The combination of HFpEF with severe PH was independently associated with increased mortality. Currently, HFpEF patients are included with group 2 PH patients. Defining HFpEF with severe PH as a sub-class may be more appropriate, as these patients are at increased risk and deserve special consideration.
在发达国家,肺动脉高压(PH)最常见的病因是左心疾病(LHD,第 2 组 PH)。心力衰竭(HF)患者发生 PH 表明预后更差。
本研究旨在通过全国性长期登记研究评估 PH 心力衰竭患者的长期结局。
该研究纳入了以色列 9 家心脏病中心,研究时间为 2013 年 1 月至 2015 年 1 月,临床随访 12 个月,24 个月时进行死亡率随访。纳入标准为年龄≥18 岁、HF 合并左心疾病所致 PH,左心疾病通过超声心动图确定[估测收缩期肺动脉压(SPAP)≥50mmHg]。患者被分为 3 组:射血分数降低性心力衰竭(HFrEF,<40%)、射血分数中间范围性心力衰竭(HFmrEF,40%-49%)和射血分数保留性心力衰竭(HFpEF,≥50%)。

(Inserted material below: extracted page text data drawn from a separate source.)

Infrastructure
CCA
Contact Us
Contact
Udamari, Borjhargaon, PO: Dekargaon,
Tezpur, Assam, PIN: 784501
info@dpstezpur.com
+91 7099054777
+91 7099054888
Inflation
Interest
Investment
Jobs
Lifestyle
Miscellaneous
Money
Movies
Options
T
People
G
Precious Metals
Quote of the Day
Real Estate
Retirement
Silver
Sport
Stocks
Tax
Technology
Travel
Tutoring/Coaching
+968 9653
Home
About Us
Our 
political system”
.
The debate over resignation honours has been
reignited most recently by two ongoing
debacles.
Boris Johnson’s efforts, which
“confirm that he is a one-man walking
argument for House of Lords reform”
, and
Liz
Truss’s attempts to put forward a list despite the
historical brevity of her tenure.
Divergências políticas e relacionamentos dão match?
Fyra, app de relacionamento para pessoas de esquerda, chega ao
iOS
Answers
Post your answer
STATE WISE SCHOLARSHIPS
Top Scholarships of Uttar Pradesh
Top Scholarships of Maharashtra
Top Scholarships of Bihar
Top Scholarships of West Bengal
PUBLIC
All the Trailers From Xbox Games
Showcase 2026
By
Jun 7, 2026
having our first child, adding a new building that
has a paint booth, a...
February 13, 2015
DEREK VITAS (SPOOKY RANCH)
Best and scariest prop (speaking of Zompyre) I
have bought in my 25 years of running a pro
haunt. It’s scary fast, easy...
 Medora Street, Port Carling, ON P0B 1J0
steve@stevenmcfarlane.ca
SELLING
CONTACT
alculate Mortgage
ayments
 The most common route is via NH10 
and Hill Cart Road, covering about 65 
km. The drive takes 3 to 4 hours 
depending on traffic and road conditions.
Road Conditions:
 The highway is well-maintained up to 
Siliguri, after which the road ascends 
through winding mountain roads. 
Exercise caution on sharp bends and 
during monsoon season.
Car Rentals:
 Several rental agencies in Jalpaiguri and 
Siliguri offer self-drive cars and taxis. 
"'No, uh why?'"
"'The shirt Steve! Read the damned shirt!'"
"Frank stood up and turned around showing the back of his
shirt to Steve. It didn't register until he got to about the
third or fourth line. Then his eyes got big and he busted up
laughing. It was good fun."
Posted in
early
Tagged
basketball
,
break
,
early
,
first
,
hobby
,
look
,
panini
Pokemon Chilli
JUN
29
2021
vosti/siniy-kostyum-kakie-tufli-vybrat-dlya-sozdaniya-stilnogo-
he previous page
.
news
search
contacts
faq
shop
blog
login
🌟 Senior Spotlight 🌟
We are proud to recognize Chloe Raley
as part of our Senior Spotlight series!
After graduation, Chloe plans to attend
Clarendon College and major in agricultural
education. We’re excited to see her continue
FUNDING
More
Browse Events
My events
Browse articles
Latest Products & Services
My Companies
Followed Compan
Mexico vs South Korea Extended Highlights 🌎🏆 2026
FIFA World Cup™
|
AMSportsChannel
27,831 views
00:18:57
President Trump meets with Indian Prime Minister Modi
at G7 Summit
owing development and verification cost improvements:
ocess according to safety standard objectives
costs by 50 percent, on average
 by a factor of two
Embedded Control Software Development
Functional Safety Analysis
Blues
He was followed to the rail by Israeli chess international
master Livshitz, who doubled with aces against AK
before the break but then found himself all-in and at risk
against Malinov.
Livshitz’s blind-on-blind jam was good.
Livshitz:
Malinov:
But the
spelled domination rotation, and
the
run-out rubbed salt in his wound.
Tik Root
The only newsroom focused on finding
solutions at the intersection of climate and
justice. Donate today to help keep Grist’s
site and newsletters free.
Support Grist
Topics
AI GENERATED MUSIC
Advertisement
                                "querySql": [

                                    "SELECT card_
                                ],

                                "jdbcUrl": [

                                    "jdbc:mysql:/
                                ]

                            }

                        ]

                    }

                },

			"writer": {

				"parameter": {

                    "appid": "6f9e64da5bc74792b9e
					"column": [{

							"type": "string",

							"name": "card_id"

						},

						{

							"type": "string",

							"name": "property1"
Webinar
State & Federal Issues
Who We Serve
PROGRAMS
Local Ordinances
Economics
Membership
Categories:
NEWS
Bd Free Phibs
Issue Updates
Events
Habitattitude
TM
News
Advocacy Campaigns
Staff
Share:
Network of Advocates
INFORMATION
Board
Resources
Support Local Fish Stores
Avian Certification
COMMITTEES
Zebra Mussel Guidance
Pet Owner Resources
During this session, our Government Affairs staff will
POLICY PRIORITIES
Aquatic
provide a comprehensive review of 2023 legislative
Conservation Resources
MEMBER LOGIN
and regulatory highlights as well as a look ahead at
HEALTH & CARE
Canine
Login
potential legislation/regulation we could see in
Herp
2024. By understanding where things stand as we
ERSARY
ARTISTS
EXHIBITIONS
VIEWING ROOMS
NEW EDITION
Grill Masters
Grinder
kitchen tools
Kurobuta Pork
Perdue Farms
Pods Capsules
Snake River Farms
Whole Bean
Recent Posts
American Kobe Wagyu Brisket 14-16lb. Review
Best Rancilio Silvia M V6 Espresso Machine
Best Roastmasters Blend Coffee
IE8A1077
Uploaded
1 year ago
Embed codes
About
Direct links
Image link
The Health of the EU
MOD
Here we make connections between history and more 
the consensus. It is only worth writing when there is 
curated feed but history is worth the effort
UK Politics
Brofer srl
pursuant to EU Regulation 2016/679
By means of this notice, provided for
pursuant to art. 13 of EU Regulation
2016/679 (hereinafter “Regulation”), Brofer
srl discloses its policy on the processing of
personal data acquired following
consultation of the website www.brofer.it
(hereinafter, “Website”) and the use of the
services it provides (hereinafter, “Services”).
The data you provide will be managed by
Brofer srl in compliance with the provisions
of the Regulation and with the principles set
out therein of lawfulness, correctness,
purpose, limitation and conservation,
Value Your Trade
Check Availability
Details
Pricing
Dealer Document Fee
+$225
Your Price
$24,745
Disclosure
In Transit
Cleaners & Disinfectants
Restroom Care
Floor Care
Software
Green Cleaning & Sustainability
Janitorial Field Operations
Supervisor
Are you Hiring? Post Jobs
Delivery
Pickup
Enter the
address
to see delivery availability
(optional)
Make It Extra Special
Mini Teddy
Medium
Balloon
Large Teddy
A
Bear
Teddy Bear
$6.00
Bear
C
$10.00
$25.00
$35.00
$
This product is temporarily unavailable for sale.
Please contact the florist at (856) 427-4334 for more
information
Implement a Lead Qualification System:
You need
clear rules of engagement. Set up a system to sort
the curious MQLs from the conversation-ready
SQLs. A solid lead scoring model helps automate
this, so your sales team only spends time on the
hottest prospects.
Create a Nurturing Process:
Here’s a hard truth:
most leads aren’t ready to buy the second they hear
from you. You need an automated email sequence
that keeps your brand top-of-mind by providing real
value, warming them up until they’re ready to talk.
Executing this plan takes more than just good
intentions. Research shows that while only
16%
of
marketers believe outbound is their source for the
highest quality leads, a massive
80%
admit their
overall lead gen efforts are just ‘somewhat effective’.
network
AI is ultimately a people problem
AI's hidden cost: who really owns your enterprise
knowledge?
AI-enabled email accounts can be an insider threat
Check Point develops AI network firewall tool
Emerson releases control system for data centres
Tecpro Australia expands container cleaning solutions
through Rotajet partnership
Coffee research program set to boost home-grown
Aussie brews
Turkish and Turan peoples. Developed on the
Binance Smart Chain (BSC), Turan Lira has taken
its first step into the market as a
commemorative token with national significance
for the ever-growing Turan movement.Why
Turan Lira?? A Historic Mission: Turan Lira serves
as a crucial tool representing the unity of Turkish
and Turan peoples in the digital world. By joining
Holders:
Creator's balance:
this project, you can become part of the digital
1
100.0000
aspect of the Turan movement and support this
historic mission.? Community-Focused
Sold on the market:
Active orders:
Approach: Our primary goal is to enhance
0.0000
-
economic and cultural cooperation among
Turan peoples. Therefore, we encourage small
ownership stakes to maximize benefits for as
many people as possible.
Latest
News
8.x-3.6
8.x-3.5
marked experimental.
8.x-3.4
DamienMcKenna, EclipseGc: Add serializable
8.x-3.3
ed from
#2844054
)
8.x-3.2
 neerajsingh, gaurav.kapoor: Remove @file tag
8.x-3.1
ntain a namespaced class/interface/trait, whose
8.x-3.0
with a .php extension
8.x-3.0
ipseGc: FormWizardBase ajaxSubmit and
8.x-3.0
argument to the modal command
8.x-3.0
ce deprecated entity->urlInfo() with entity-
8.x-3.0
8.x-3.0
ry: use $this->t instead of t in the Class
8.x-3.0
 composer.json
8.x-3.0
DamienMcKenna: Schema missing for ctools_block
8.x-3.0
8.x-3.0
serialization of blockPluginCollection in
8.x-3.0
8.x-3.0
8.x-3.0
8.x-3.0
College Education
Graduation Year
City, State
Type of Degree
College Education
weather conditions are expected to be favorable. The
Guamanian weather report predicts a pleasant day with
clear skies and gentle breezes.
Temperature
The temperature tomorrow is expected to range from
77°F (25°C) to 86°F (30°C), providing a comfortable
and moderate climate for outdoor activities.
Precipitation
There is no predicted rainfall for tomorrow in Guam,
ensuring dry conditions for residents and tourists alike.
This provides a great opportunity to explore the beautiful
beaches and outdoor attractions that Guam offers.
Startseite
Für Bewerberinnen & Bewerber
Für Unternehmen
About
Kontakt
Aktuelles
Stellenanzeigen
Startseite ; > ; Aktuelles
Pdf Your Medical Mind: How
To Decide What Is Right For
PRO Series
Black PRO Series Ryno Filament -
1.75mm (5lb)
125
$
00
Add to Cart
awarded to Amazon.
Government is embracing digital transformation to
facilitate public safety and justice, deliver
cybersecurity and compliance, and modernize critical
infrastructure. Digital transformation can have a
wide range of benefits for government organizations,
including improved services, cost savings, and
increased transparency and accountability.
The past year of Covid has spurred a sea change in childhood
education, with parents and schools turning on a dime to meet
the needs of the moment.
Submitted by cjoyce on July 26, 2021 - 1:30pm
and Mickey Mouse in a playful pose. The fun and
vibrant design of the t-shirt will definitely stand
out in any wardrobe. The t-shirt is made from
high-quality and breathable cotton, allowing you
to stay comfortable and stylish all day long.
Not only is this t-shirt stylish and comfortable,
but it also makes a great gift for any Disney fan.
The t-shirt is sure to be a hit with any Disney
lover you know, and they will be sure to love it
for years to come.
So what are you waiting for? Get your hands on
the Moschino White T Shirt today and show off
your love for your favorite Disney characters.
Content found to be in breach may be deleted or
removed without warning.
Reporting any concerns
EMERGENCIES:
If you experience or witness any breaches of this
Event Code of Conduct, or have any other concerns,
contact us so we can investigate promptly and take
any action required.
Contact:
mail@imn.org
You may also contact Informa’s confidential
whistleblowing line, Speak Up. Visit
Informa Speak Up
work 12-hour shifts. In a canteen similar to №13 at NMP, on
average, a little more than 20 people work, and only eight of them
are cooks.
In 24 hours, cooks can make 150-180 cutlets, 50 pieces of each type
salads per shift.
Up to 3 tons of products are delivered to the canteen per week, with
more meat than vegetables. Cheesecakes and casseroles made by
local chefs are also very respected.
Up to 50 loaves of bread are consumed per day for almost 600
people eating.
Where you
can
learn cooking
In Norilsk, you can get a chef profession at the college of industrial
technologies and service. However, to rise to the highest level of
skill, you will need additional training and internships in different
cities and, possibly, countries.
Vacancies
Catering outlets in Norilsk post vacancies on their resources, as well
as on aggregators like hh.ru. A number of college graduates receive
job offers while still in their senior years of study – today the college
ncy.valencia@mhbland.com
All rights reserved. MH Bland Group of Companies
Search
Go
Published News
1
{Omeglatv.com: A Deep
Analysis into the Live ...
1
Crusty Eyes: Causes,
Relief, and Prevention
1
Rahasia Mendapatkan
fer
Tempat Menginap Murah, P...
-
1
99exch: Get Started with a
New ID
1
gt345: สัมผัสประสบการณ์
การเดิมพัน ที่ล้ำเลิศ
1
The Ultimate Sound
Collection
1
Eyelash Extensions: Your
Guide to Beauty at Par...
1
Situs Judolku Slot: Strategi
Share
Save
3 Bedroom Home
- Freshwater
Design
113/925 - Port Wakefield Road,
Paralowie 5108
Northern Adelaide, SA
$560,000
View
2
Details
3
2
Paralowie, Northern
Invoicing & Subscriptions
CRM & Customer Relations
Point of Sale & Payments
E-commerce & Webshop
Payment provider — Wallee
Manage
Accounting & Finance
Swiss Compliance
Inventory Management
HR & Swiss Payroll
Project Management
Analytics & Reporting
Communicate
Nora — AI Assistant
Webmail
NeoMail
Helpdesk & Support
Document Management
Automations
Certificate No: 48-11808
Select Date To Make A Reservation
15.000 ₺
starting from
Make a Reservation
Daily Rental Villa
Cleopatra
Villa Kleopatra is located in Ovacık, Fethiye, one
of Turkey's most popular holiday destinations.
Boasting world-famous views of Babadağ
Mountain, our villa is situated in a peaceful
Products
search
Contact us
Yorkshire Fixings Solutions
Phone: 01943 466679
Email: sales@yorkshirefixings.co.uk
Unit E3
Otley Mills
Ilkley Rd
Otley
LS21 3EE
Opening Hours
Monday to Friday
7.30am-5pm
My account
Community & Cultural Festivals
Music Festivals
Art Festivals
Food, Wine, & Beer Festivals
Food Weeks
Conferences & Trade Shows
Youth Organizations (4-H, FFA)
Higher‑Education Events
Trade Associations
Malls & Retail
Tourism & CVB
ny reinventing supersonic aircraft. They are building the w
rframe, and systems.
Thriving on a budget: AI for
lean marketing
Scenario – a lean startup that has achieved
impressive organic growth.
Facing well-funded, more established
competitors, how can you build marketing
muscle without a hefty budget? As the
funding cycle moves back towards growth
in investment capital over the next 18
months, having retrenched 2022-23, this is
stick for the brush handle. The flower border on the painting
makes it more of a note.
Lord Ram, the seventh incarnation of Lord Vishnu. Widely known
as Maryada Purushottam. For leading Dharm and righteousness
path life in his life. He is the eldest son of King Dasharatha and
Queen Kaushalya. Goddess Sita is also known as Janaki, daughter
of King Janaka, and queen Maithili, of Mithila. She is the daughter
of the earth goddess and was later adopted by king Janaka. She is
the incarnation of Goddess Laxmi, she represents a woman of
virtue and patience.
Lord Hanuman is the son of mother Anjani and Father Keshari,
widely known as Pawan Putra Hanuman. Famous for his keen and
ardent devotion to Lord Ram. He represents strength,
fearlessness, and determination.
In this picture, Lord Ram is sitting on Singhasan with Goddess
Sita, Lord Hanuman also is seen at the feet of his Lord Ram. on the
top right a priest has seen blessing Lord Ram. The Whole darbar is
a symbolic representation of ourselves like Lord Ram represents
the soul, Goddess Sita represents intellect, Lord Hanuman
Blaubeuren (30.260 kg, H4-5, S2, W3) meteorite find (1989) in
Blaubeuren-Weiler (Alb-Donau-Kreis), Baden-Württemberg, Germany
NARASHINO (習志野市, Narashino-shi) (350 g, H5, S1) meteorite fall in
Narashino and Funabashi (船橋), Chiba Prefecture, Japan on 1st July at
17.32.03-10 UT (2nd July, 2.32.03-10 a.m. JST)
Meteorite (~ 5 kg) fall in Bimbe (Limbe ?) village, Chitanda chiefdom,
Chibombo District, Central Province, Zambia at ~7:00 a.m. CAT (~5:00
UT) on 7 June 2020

该登记研究纳入了 372 例患者,这些患者具有较高的心血管危险因素。HF 病程的中位数为 4 年,65%的患者 NYHA 心功能分级≥3 级。平均 SPAP 为 62±11mmHg。在 2 年的随访期间,有 54 例(15%)患者死亡。单变量分析显示,死亡的预测因素包括 NYHA 心功能分级 3-4 级、慢性肾功能衰竭和 SPAP≥65mmHg。严重 PH 与 HFpEF 患者的死亡率相关,但与 HFmrEF 或 HFrEF 无关,且在多变量校正后仍具有显著意义,校正后的危险比为 2.99(95%CI 1.29-6.91,p=0.010)。
HFpEF 合并严重 PH 与死亡率增加独立相关。目前,HFpEF 患者被归类于第 2 组 PH 患者。将 HFpEF 合并严重 PH 定义为亚组可能更合适,因为这些患者的风险增加,需要特别关注。